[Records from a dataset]
________________________
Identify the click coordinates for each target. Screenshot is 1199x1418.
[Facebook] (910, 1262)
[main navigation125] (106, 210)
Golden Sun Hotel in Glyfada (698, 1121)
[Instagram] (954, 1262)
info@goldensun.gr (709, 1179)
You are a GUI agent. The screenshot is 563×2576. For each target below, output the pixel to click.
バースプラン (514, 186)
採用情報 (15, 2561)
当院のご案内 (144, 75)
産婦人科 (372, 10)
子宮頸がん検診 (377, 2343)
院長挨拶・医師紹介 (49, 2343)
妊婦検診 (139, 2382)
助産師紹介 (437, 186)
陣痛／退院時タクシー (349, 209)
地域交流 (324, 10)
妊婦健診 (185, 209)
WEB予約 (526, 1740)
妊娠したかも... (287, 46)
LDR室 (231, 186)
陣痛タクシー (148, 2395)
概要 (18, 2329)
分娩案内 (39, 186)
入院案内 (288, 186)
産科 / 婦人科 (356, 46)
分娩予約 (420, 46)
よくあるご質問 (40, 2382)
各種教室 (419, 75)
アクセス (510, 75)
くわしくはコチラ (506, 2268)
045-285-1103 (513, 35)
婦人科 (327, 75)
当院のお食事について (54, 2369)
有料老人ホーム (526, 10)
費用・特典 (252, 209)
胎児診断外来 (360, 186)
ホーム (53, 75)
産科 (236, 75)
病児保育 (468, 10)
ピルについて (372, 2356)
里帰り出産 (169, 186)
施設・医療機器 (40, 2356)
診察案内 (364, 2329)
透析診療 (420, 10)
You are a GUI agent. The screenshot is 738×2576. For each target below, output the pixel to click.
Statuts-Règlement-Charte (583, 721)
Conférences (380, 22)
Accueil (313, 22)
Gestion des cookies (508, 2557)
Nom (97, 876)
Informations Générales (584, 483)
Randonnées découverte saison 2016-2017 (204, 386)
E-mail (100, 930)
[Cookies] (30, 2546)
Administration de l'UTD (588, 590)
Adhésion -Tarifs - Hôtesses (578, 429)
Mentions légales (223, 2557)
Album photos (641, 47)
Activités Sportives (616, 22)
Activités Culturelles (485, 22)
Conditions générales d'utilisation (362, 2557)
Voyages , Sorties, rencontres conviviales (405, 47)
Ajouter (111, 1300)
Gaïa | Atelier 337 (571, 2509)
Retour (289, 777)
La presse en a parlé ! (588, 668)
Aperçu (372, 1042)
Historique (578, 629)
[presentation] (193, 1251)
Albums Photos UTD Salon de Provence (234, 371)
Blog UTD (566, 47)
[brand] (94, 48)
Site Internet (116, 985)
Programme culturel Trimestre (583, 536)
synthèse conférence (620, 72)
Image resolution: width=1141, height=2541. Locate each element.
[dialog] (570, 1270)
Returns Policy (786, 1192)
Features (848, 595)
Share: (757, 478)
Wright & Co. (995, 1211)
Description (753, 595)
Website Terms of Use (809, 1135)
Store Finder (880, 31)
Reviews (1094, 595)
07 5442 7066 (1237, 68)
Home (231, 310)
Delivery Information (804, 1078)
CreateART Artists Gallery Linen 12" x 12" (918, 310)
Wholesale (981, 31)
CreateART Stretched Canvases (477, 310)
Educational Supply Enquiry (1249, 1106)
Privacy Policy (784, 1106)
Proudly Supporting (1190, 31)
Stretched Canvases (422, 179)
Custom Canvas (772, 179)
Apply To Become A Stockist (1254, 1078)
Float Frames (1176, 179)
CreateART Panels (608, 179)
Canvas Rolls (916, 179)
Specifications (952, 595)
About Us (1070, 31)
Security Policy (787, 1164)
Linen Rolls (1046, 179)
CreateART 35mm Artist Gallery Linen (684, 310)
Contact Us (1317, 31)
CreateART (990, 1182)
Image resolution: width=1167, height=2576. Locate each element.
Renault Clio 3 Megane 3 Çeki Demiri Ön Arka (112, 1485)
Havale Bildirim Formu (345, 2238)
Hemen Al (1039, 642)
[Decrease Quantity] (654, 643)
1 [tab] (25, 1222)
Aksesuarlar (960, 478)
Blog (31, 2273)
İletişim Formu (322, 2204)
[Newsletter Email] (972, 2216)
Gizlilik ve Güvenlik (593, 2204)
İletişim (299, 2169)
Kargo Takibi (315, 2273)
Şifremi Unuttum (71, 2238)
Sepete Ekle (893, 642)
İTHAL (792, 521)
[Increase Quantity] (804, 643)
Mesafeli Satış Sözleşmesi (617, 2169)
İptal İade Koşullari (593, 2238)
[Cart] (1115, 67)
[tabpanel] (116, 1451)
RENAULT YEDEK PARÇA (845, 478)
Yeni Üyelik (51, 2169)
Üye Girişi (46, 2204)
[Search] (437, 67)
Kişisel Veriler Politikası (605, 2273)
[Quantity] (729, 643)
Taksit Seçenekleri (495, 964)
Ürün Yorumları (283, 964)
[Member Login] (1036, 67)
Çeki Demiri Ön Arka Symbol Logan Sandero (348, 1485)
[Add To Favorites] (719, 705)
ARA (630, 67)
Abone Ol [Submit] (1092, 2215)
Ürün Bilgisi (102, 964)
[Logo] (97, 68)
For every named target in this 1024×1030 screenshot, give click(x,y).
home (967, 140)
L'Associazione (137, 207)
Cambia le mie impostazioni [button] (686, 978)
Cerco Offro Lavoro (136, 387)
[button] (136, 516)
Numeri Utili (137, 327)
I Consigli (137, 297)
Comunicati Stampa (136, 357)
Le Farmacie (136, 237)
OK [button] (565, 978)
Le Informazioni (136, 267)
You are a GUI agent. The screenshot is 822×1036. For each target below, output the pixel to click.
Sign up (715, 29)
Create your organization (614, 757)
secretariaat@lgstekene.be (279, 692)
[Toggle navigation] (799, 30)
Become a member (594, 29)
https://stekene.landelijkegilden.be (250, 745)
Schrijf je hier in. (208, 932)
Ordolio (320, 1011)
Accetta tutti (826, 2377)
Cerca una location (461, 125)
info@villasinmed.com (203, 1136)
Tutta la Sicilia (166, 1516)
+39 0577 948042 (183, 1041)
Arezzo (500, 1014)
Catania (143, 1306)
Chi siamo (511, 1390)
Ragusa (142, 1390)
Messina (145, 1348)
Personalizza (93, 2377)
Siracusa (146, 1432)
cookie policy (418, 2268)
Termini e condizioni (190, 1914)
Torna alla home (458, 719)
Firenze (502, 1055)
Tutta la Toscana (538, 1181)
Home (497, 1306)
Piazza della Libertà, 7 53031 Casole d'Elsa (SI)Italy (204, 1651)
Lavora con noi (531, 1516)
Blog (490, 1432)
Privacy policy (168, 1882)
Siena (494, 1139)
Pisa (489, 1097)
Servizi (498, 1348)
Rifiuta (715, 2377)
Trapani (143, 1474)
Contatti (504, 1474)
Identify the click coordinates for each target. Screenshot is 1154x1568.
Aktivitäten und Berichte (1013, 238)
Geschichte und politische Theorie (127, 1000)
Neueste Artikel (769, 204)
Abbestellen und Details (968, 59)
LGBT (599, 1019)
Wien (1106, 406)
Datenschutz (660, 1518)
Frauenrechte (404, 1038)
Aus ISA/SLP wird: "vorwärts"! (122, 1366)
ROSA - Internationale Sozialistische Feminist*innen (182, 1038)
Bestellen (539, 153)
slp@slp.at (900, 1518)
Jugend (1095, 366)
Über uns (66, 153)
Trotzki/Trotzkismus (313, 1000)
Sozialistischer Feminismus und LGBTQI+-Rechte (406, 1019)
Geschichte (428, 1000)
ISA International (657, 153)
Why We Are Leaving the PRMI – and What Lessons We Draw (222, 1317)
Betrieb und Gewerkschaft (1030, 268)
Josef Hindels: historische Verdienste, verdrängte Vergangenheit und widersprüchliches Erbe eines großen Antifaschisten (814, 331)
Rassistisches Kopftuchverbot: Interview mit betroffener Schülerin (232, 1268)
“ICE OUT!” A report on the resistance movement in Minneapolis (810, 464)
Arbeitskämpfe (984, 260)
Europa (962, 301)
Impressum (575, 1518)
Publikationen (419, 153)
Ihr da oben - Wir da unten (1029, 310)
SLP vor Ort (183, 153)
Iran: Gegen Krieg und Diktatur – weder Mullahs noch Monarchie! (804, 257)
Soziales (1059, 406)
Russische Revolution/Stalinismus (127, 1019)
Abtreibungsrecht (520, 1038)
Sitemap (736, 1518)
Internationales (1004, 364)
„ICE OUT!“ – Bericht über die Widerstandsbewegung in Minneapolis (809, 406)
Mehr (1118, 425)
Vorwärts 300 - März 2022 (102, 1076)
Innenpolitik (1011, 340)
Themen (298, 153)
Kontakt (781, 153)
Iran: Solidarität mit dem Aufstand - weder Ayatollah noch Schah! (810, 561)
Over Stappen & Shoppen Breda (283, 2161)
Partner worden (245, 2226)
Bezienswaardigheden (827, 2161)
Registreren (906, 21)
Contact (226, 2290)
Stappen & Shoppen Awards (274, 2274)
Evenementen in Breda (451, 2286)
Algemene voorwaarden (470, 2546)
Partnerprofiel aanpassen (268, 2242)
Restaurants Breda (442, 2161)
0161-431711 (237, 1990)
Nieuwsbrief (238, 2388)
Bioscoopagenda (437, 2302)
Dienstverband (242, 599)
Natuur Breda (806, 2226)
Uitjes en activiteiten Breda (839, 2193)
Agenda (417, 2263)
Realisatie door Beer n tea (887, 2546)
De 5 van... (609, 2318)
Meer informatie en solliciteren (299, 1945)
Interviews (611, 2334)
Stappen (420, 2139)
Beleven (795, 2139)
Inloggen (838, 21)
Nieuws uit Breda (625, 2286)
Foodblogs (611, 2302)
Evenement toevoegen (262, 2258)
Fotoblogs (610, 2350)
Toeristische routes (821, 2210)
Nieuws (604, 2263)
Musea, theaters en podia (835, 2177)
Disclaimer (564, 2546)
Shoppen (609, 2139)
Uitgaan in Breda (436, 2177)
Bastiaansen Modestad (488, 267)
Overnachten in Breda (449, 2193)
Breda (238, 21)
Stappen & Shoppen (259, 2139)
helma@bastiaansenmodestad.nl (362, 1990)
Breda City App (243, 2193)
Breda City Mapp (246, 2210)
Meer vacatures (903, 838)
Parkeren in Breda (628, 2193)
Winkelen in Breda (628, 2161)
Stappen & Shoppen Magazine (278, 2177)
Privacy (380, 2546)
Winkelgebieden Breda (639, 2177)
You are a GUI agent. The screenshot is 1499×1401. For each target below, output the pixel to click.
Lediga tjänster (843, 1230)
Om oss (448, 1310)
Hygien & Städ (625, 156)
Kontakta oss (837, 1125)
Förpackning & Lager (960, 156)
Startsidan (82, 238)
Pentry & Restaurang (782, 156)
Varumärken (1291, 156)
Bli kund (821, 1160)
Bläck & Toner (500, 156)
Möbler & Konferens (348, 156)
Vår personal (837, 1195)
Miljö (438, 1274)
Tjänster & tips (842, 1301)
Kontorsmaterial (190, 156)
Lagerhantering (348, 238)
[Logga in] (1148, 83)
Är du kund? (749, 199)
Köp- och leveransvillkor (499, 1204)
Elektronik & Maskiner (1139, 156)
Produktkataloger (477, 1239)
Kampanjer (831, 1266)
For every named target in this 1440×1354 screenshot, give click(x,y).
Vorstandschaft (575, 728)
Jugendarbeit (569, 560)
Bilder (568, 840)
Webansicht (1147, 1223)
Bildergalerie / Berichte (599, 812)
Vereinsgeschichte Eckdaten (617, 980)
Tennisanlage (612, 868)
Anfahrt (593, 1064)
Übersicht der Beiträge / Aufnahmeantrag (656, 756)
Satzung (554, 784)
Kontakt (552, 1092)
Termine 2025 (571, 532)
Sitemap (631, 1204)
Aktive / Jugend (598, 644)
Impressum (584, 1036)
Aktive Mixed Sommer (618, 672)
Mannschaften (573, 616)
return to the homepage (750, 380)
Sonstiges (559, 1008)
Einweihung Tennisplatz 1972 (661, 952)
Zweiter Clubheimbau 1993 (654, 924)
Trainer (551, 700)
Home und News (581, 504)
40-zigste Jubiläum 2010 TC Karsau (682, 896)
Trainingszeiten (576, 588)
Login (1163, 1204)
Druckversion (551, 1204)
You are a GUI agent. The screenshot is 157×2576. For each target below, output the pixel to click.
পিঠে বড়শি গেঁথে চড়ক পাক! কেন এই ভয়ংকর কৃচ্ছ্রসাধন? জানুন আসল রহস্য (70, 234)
________________________
WHAT TO WORK ON. From the records above, repeat exactly the lines from the one with "Registreren (906, 21)" through the one with "Webansicht (1147, 1223)", both included.

YOUR SOLUTION.
Registreren (906, 21)
Contact (226, 2290)
Stappen & Shoppen Awards (274, 2274)
Evenementen in Breda (451, 2286)
Algemene voorwaarden (470, 2546)
Partnerprofiel aanpassen (268, 2242)
Restaurants Breda (442, 2161)
0161-431711 (237, 1990)
Nieuwsbrief (238, 2388)
Bioscoopagenda (437, 2302)
Dienstverband (242, 599)
Natuur Breda (806, 2226)
Uitjes en activiteiten Breda (839, 2193)
Agenda (417, 2263)
Realisatie door Beer n tea (887, 2546)
De 5 van... (609, 2318)
Meer informatie en solliciteren (299, 1945)
Interviews (611, 2334)
Stappen (420, 2139)
Beleven (795, 2139)
Inloggen (838, 21)
Nieuws uit Breda (625, 2286)
Foodblogs (611, 2302)
Evenement toevoegen (262, 2258)
Fotoblogs (610, 2350)
Toeristische routes (821, 2210)
Nieuws (604, 2263)
Musea, theaters en podia (835, 2177)
Disclaimer (564, 2546)
Shoppen (609, 2139)
Uitgaan in Breda (436, 2177)
Bastiaansen Modestad (488, 267)
Overnachten in Breda (449, 2193)
Breda (238, 21)
Stappen & Shoppen (259, 2139)
helma@bastiaansenmodestad.nl (362, 1990)
Breda City App (243, 2193)
Breda City Mapp (246, 2210)
Meer vacatures (903, 838)
Parkeren in Breda (628, 2193)
Winkelen in Breda (628, 2161)
Stappen & Shoppen Magazine (278, 2177)
Privacy (380, 2546)
Winkelgebieden Breda (639, 2177)
You are a GUI agent. The screenshot is 1499×1401. For each target below, output the pixel to click.
Lediga tjänster (843, 1230)
Om oss (448, 1310)
Hygien & Städ (625, 156)
Kontakta oss (837, 1125)
Förpackning & Lager (960, 156)
Startsidan (82, 238)
Pentry & Restaurang (782, 156)
Varumärken (1291, 156)
Bli kund (821, 1160)
Bläck & Toner (500, 156)
Möbler & Konferens (348, 156)
Vår personal (837, 1195)
Miljö (438, 1274)
Tjänster & tips (842, 1301)
Kontorsmaterial (190, 156)
Lagerhantering (348, 238)
[Logga in] (1148, 83)
Är du kund? (749, 199)
Köp- och leveransvillkor (499, 1204)
Elektronik & Maskiner (1139, 156)
Produktkataloger (477, 1239)
Kampanjer (831, 1266)
For every named target in this 1440×1354 screenshot, give click(x,y).
Vorstandschaft (575, 728)
Jugendarbeit (569, 560)
Bilder (568, 840)
Webansicht (1147, 1223)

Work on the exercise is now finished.